仮想世界だけの付き合いなのだから、インワールドに居ない間のことは詮索すべきではないのだろう。
だが、そんなに簡単に割り切れるものではない。
必要以上にマイナスで後ろ向きな想像、妄想をして、自ら進んで凹んでしまうのが人間だ。
少なくともオレがそうであることを彼女は痛いほどに知っている。
だからこそ「ここまでのことは現実にします」と宣告してくれたのだろう。
そうか、その4日間だけ妄想しないことを決意すればいいだけの話だ、と割り切れた。
とさらっと言えるのなら、さぞカッコいいだろうし、苦労もしない。
その4日間、彼女がどんな過ごし方をするのか・・・
相思相愛の理想的と思われるカップルが二人きりで過ごす4日間
プライベートでは一糸纏わぬ姿で過ごす彼女
その理由を知っているオレとしては妄想に歯止めが利かない
優しくも残酷な宣告には続きがあった。
悪いニュースの後の良いニュースという感じだ。
「年を越す前にそうたさんとしたいことがあります。」
聞き返さなくても、それが何かを察したオレはすぐさま自宅にテレポートした。
それが取り残されるインワールドパートナーへの哀れみに基づくものかなどと気にすることもなく。
彼女が「したい」と言うのなら、それは言葉通り、額面通り「したい」のだと思えるくらいは彼女を理解している。

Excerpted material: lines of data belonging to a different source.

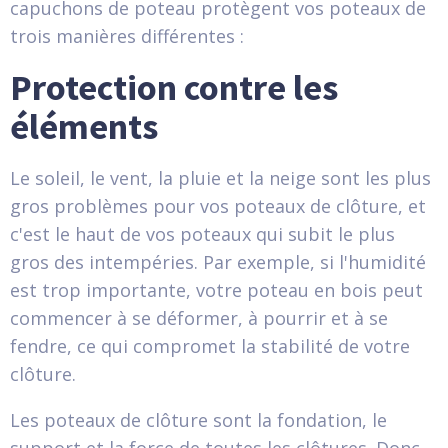
capuchons de poteau protègent vos poteaux de
trois manières différentes :
Protection contre les
éléments
Le soleil, le vent, la pluie et la neige sont les plus
gros problèmes pour vos poteaux de clôture, et
c'est le haut de vos poteaux qui subit le plus
gros des intempéries. Par exemple, si l'humidité
est trop importante, votre poteau en bois peut
commencer à se déformer, à pourrir et à se
fendre, ce qui compromet la stabilité de votre
clôture.
Les poteaux de clôture sont la fondation, le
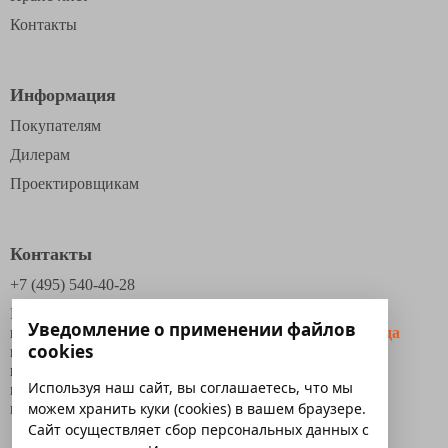
Контакты
Информация
Покупателям
Дилерам
Проектировщикам
Контакты
+7 (495) 540-40-28
Московская область,
Уведомление о применении файлов
г. Дзержинский
Дзержинское шоссе, д.1.
Схема проезда
cookies
г. Казань
, ул. Васильченко, 12/4
г. Смоленск,
Рославльское шоссе, 117
Используя наш сайт, вы соглашаетесь, что мы
г. Новосибирск
, ул. Фабричная 4, офис 311
можем хранить куки (cookies) в вашем браузере.
г. Каменск-Уральский
, ул. Рябова, д. 6б, помещ.3.
Сайт осуществляет сбор персональных данных с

わずか50分程の時間だったが、「お望みのままに」という彼女の言葉に甘えて、アバター姿の彼女を貪った。
萎える間が無く、6回果てた。
リアルセックスでも経験の無い回数、生身の女性を前にしない自慰行為では尚更考えられない回数。
何より一向に萎えないことに驚いた。
彼女のリアクション、リクエスト、発する言葉一つ一つがオレを悦楽へと誘う。
知的で優しさに満ち、そして何よりも妖艶なコミュニケーションの虜になった。
終始体が熱かった。
ダブルビジョンとでも言うのだろうか。
事故によるものを含め、オレはテレカンで彼女の姿と声に二度触れている。
その時のインパクトは正直消せるものではなく今でもしっかり焼き付いている。
アバターの容姿には彼女の姿が
チャットの言葉には彼女の声が
オーバーラップしてしまう(オーバーライドと言うべきか)
極上の女を二人同時に抱いているような錯覚に陥った。
「1回目」の最中、「忘れる」という約束を守れずにいる現状を叱られる覚悟で白状した。
「リアルでの接触を求めないことは確約してもらったけど、見たもの聞いたものを忘れてとは頼んでいません」との回答。
「でも、オレの意識としては半分リアルの美夕さんを抱いてる気になってしまいますけどいいんですか?」と尋ねた。
「それがあなたの快楽を加速させる媚薬になるのなら、私は歓迎さえします」と彼女。
この一言でオレの中の遠慮や後ろめたさが消しとんだ。
賢者の時間が割り込んで来る間が無く放精を重ねたオレは少しの間落ちていたのかもしれない。
オレのレスが無い彼女からの3、4回の呼び掛けに続く
「素敵な時間をありがとう。良いお年を!風邪ひかないでね (^ε^)-☆Chu!!」
というメッセージを彼女がログオフした数分後に目にした。
「遠隔同期的自慰行為」
彼女がそう定義するインワールドでの「エッチ」
たかみつさんが「彼女のアバターに無いもの」で仰っているもの・・・
それは強烈な、否、もしかしたら、禁断の媚薬なのかもしれない。